## Exercise instructions
Give back exactly the lines starting at the one with "anteriores a la" and ending at the last line of the data below. Pictures are not part of the copy.

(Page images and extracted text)
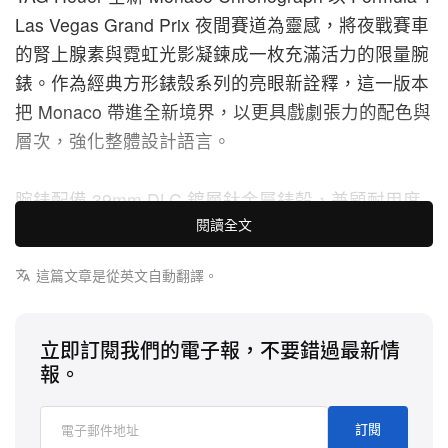
Las Vegas Grand Prix 夜間賽道為靈感，將夜戰賽車
的腎上腺素與霓虹光影凝鍊成一枚充滿活力的限量腕
錶。作為經典方形錶殼系列的亮眼新詮釋，這一版本
把 Monaco 帶進全新境界，以更具戲劇張力的配色與
層次，強化整體設計語言。
腕錶配備 39mm DLC 鍍層鈦金屬錶殼，兼顧耐用度
閱讀全文
與佩戴舒適度，呼應其高性能定位。外觀上精準捕捉
入夜後的賽道氣氛，把疾速掠過霓虹街道時的戲劇美
這篇文章是從英文自動翻譯。
感與張力凝聚於腕間。鏤空錶盤由紫漸變至藍，向
Las Vegas 熾熱夜生活致意；夜光細節與亮眼青綠色
計時指針不但提升讀時清晰度，亦為整體造型注入大
立即訂閱我們的電子報，不要錯過最新情
報。
膽且電光感十足的視覺效果。
在低光環境下，腕錶尤顯迷人，透過三種不同夜色調
訂閱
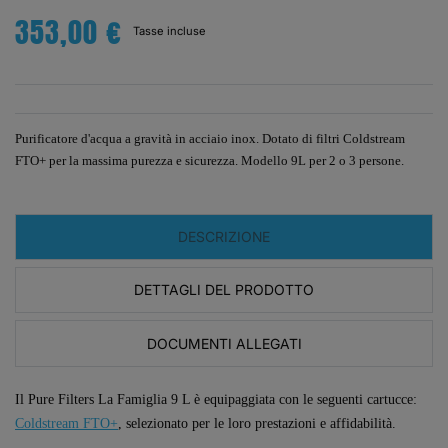
353,00 €
Tasse incluse
Purificatore d'acqua a gravità in acciaio inox. Dotato di filtri Coldstream
FTO+ per la massima purezza e sicurezza. Modello 9L per 2 o 3 persone.
DESCRIZIONE
DETTAGLI DEL PRODOTTO
DOCUMENTI ALLEGATI
Il Pure Filters La Famiglia 9 L è equipaggiata con le seguenti cartucce:
Coldstream FTO+
, selezionato per le loro prestazioni e affidabilità.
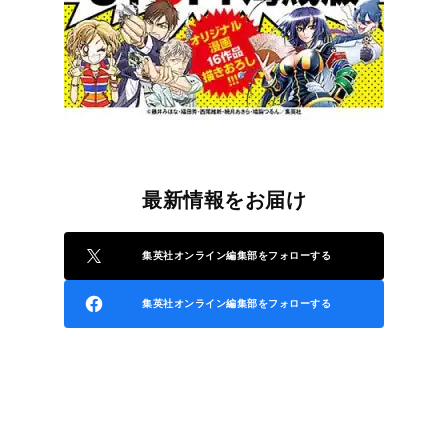
最新情報をお届け
集英社オンライン編集部をフォローする
集英社オンライン編集部をフォローする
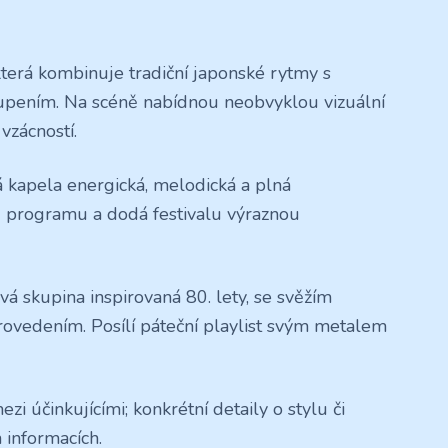
terá kombinuje tradiční japonské rytmy s
upením. Na scéně nabídnou neobvyklou vizuální
vzácností.
 kapela energická, melodická a plná
u programu a dodá festivalu výraznou
 skupina inspirovaná 80. lety, se svěžím
ovedením. Posílí páteční playlist svým metalem
zi účinkujícími; konkrétní detaily o stylu či
informacích.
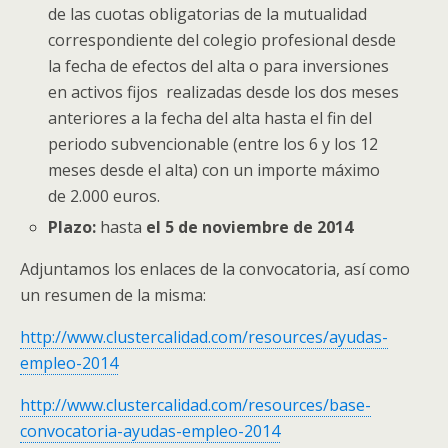
de las cuotas obligatorias de la mutualidad
correspondiente del colegio profesional desde
la fecha de efectos del alta o para inversiones
en activos fijos realizadas desde los dos meses
anteriores a la fecha del alta hasta el fin del
periodo subvencionable (entre los 6 y los 12
meses desde el alta) con un importe máximo
de 2.000 euros.
Plazo:
hasta
el 5 de noviembre de 2014
Adjuntamos los enlaces de la convocatoria, así como
un resumen de la misma:
http://www.clustercalidad.com/resources/ayudas-
empleo-2014
http://www.clustercalidad.com/resources/base-
convocatoria-ayudas-empleo-2014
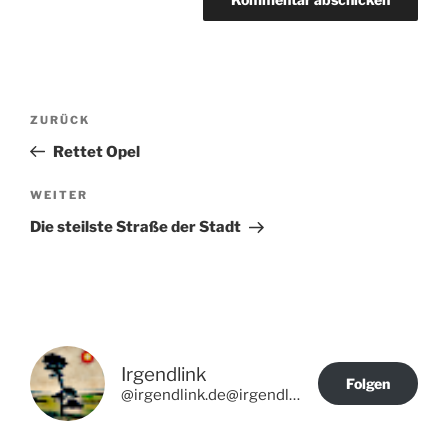
Beitragsnavigation
Vorheriger
ZURÜCK
Beitrag
Rettet Opel
Nächster
WEITER
Beitrag
Die steilste Straße der Stadt
Irgendlink
Folgen
@irgendlink.de@irgendlink.de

## Answer to the problem
anteriores a la fecha del alta hasta el fin del
periodo subvencionable (entre los 6 y los 12
meses desde el alta) con un importe máximo
de 2.000 euros.
Plazo:
hasta
el 5 de noviembre de 2014
Adjuntamos los enlaces de la convocatoria, así como
un resumen de la misma:
http://www.clustercalidad.com/resources/ayudas-
empleo-2014
http://www.clustercalidad.com/resources/base-
convocatoria-ayudas-empleo-2014
Beitragsnavigation
Vorheriger
ZURÜCK
Beitrag
Rettet Opel
Nächster
WEITER
Beitrag
Die steilste Straße der Stadt
Irgendlink
Folgen
@irgendlink.de@irgendlink.de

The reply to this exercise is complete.